Location: dry shippys wa
Gender: Male


Posted: Mar 22, 2023 - 1:31pm


rgio

rgio Avatar

Location: West Jersey
Gender: Male


Posted: Mar 22, 2023 - 1:28pm

 NoEnzLefttoSplit wrote:


ok, scratch artists. 

what's left?    clergy, diplomats, plumbers..  might go for plumber.

Professional athlete.  

rgio

rgio Avatar

Location: West Jersey
Gender: Male


Posted: Mar 22, 2023 - 1:26pm

 NoEnzLefttoSplit wrote:

Typed up from twitter (yeah, I know)

secure jobs that AI can't replace:

1. therapists
2. social workers
....
19. plumbers
20. small business owners


It's going to be a long time before AI replaces almost all jobs.  What will happen quickly is that it will separate occupations into "those using AI" and those not.  A lawyer who effectively uses it will be much more productive than one who doesn't.  Accountants, coders, and dozens of others. 

#20 on the list is Small business owners.  While it may not eliminate the need for people to run small companies, it very well may be a requirement to successfully market, manage, and grow a company.  At some point, not using AI as a small business owner is going to put your company at a competitive disadvantage.

FWIW - I've been using both GPT4 and Bard, and they both have some serious problems.

NoEnzLefttoSplit

NoEnzLefttoSplit Avatar

Gender: Male


Posted: Mar 22, 2023 - 1:22pm

 Proclivities wrote:

There are already quite a few people (entities?) selling prints of AI-generated "art" for substantial amounts of money.  Midjourney is one of the popular apps (among very many) - just type in a prompt/description and it makes a "painting".   Not necessarily "replacing" artists or designers, but not helping either, except perhaps in the cases of artists or designers using the apps as a visualization/layout tool.


ok, scratch artists. 

what's left?    clergy, diplomats, plumbers..  might go for plumber.
Proclivities

Proclivities Avatar

Location: Paris of the Piedmont
Gender: Male


Posted: Mar 22, 2023 - 1:18pm

 NoEnzLefttoSplit wrote:

Typed up from twitter (yeah, I know)

secure jobs that AI can't replace:

1. therapists
2. social workers
3. early childhood educators
4. nurses
5. artists
6. writers
......
ok, I'm going for 6 and 7.   or maybe an occupational therapist for ethical marine biologists. choices!

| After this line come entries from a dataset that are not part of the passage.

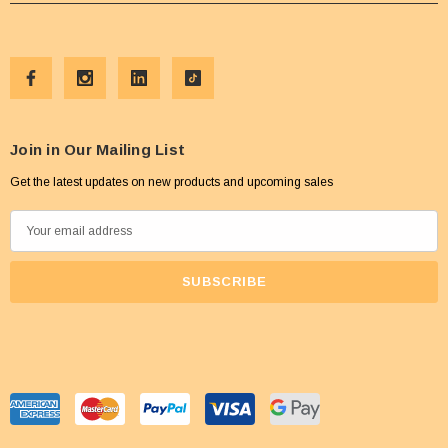
Join in Our Mailing List
Get the latest updates on new products and upcoming sales
E
m
a
i
l
A
d
d
r
e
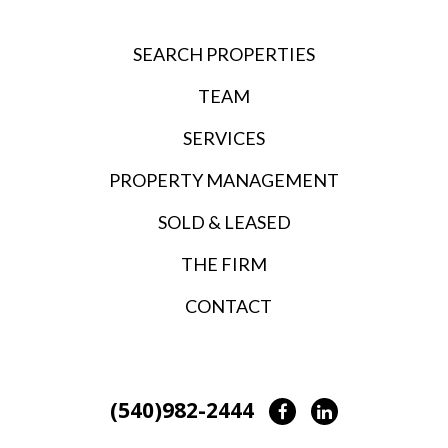
SEARCH PROPERTIES
TEAM
SERVICES
PROPERTY MANAGEMENT
SOLD & LEASED
THE FIRM
CONTACT
(540)982-2444
Facebook
LinkedIn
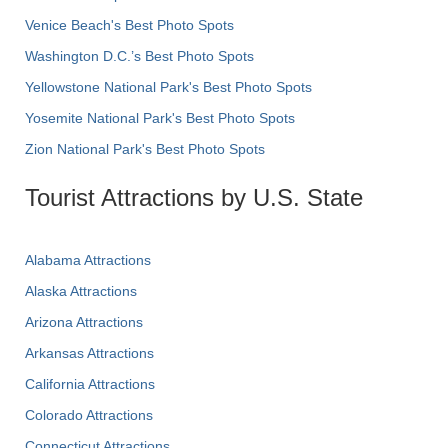
Venice Beach's Best Photo Spots
Washington D.C.’s Best Photo Spots
Yellowstone National Park's Best Photo Spots
Yosemite National Park's Best Photo Spots
Zion National Park's Best Photo Spots
Tourist Attractions by U.S. State
Alabama Attractions
Alaska Attractions
Arizona Attractions
Arkansas Attractions
California Attractions
Colorado Attractions
Connecticut Attractions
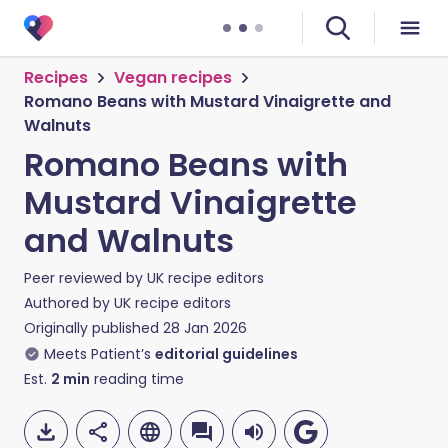
Recipes
Vegan recipes
Romano Beans with Mustard Vinaigrette and
Walnuts
Romano Beans with
Mustard Vinaigrette
and Walnuts
Peer reviewed by
UK recipe editors
Authored by
UK recipe editors
Originally published
28 Jan 2026
Meets Patient’s
editorial guidelines
Est.
2
min
reading time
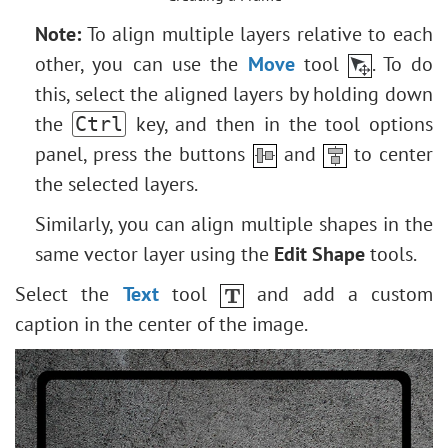
Note:
To align multiple layers relative to each
other, you can use the
Move
tool
. To do
this, select the aligned layers by holding down
the
key, and then in the tool options
Ctrl
panel, press the buttons
and
to center
the selected layers.
Similarly, you can align multiple shapes in the
same vector layer using the
Edit Shape
tools.
Select the
Text
tool
and add a custom
caption in the center of the image.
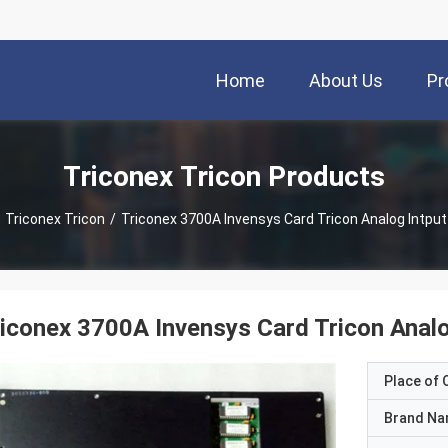
Home
About Us
Pr
Triconex Tricon Products
Triconex Tricon
/
Triconex 3700A Invensys Card Tricon Analog Intpu
iconex 3700A Invensys Card Tricon Anal
Place of O
Brand N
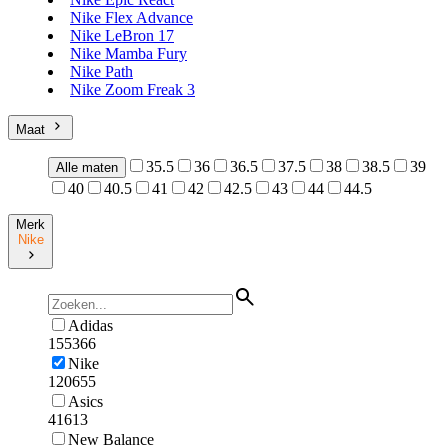
Nike Flex Advance
Nike LeBron 17
Nike Mamba Fury
Nike Path
Nike Zoom Freak 3
Maat
35.5
36
36.5
37.5
38
38.5
39
Alle maten
40
40.5
41
42
42.5
43
44
44.5
Merk
Nike
Adidas
155366
Nike
120655
Asics
41613
New Balance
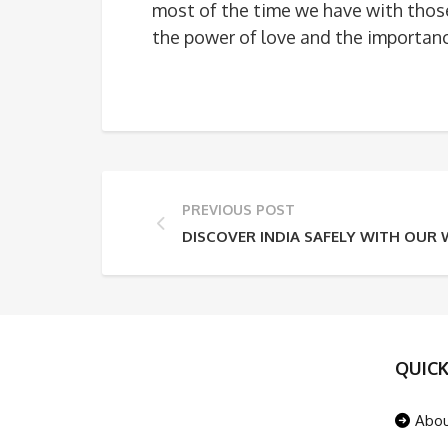
most of the time we have with thos
the power of love and the importance
PREVIOUS POST
DISCOVER INDIA SAFELY WITH OUR 
QUICK
Abo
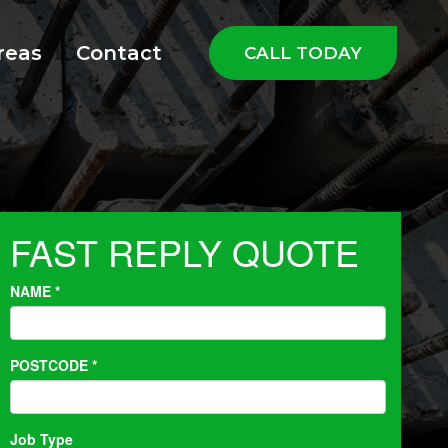
reas
Contact
CALL TODAY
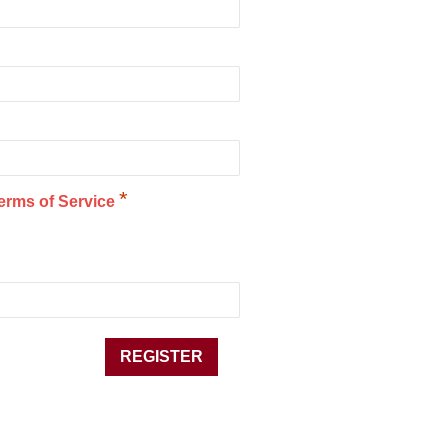
*
erms of Service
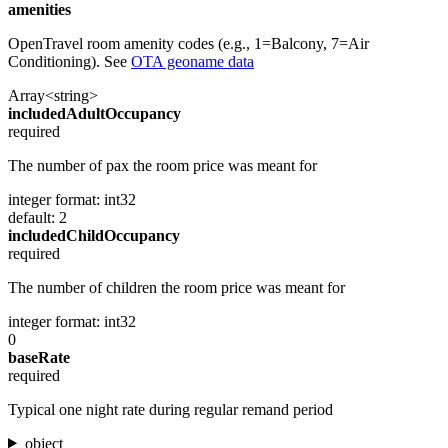
amenities
OpenTravel room amenity codes (e.g., 1=Balcony, 7=Air
Conditioning). See
OTA geoname data
Array<string>
includedAdultOccupancy
required
The number of pax the room price was meant for
integer
format: int32
default: 2
includedChildOccupancy
required
The number of children the room price was meant for
integer
format: int32
0
baseRate
required
Typical one night rate during regular remand period
object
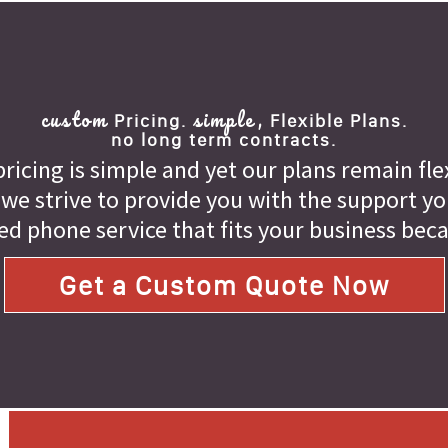
custom
simple,
Pricing.
Flexible Plans.
no long term contracts.
ricing is simple and yet our plans remain fle
 we strive to provide you with the support you 
ed phone service that fits your business bec
Get a Custom Quote Now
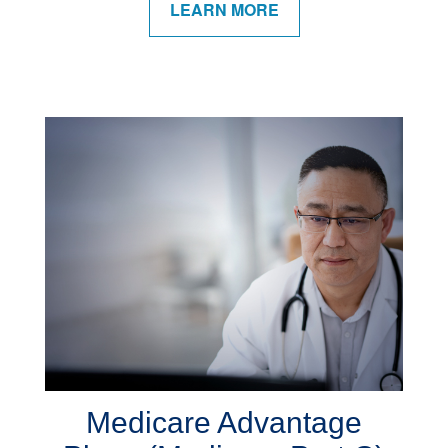
LEARN MORE
Medicare Advantage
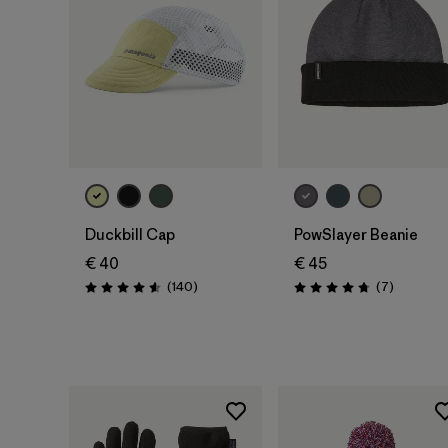
Add to Bag
Add to Bag
Duckbill Cap
PowSlayer Beanie
€ 40
€ 45
Reviews
Reviews
(140
)
(7
)
Rating: 4.6 / 5
Rating: 4.7 / 5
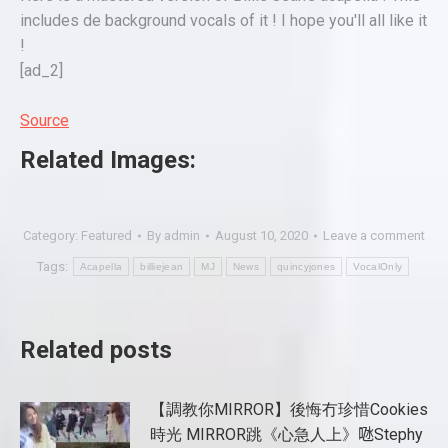
includes de background vocals of it ! I hope you'll all like it
!
[ad_2]
Source
Related Images:
Category:
Featured
By
admin
August 10, 2020
Leave a comment
Tags:
Acapella
billiejean
MJ
News
quincyjones
VocalOnly
Related posts
【調教你MIRROR】後悔冇珍惜Cookies
時光 MIRROR跳《心急人上》𠱁Stephy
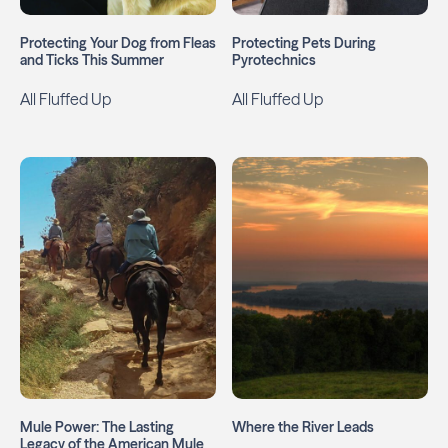
Protecting Your Dog from Fleas
Protecting Pets During
and Ticks This Summer
Pyrotechnics
All Fluffed Up
All Fluffed Up
Mule Power: The Lasting
Where the River Leads
Legacy of the American Mule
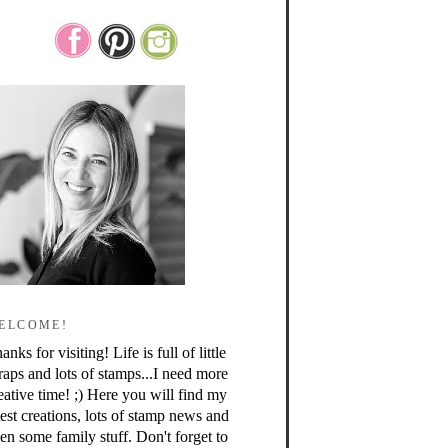
ELCOME!
anks for visiting! Life is full of little
raps and lots of stamps...I need more
eative time! ;) Here you will find my
test creations, lots of stamp news and
en some family stuff. Don't forget to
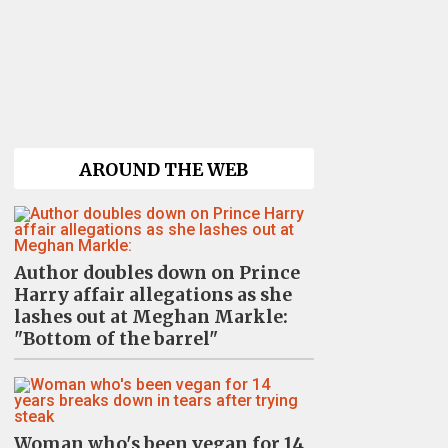
AROUND THE WEB
Author doubles down on Prince
Harry affair allegations as she
lashes out at Meghan Markle:
"Bottom of the barrel"
Woman who's been vegan for 14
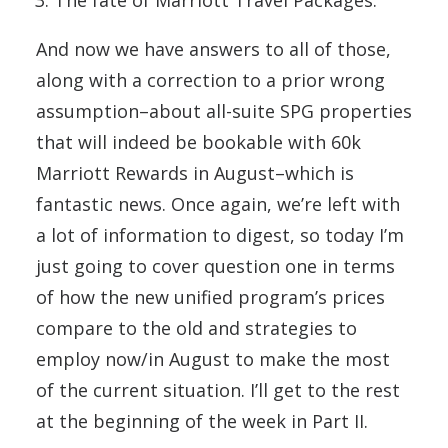
The fate of Marriott Travel Packages.
And now we have answers to all of those,
along with a correction to a prior wrong
assumption–about all-suite SPG properties
that will indeed be bookable with 60k
Marriott Rewards in August–which is
fantastic news. Once again, we’re left with
a lot of information to digest, so today I’m
just going to cover question one in terms
of how the new unified program’s prices
compare to the old and strategies to
employ now/in August to make the most
of the current situation. I’ll get to the rest
at the beginning of the week in Part II.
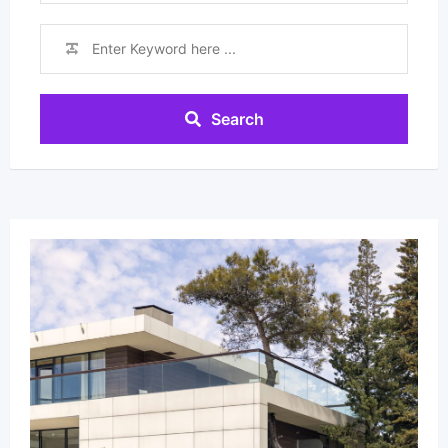
Search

There are already quite a few people (entities?) selling prints of AI-generated "art" for substantial amounts of money.  Midjourney is one of the popular apps (among very many) - just type in a prompt/description and it makes a "painting".   Not necessarily "replacing" artists or designers, but not helping either, except perhaps in the cases of artists or designers using the apps as a visualization/layout tool.